— Я? Я еще молод, чтобы работать. — Аполлон даже возмутился этаким предположением. — Успею за жизнь наработаться. Мама так говорит…
Ну да, ежели мама говорит…
…страшно подумать, что предпримет дражайшая Гражина Бернатовна, обнаружив побег драгоценного своего сыночка.
— Аполлон.
— Да? — Он подался вперед, горя желанием услужить, если, конечно, услуга не потребует чрезмерных усилий. Все-таки здоровьем он обладал слабым, такое надорвать проще простого.
— Помолчи.
— Что, совсем?
— Совсем…
— И стихов не читать? — Аполлон насупился. Все ж таки не часто ему доводилось встретить благодарного слушателя. Все больше на жизненном пути, каковой сам Аполлон полагал нелегким, щедро пересыпанным терниями и совсем реденько — звездами, попадались слушатели неблагодарные, норовившие сбежать от высокого слова.

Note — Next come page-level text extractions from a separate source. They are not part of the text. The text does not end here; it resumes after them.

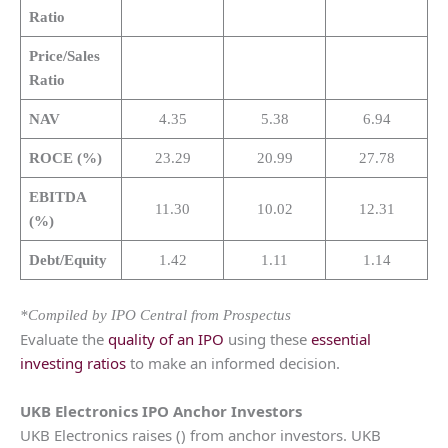
Ratio
Price/Sales
Ratio
NAV
4.35
5.38
6.94
ROCE (%)
23.29
20.99
27.78
EBITDA
11.30
10.02
12.31
(%)
Debt/Equity
1.42
1.11
1.14
*Compiled by IPO Central from Prospectus
Evaluate the
quality of an IPO
using these
essential
investing ratios
to make an informed decision.
UKB Electronics
IPO Anchor Investors
UKB Electronics raises () from anchor investors. UKB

А то и вовсе отвечавшие словом низким, можно сказать, матерным.
Соседка же, та самая, у которой задница большая — конечно, не с две корзины, тут Аполлон слегка преувеличил, исключительно в силу творческой надобности, — вовсе мокрою тряпкой по хребту огрела. Бездельником обозвала еще… а он не бездельник.
Он студент.
И поэт.
Вот войдет в энциклопедию, как матушка пророчит — ей-то небось видней, чем соседке, — тогда-то и поплачет она, злокозненная, вспоминая, как великого народного поэта грязною тряпкой охаживала… Аполлон задумался. Сей момент, не дававший покоя мятущейся и слегка оголодавшей с утра — а то маменька небось шанежки затеяла — душе, настоятельно требовал быть увековеченным в словах.
А то ж куда это годится?
Каждый поэта обидеть норовит…
Аполлон вздохнул и откусил от леденцового петушиного тела половину. Раз говорить не велено, он помолчит, он же ж не просто так, а с пониманием. Вон невестушка нечаянная, хоть и бывшая, хмурится, губу оттопырила, за косу себя дергает, небось печали предается.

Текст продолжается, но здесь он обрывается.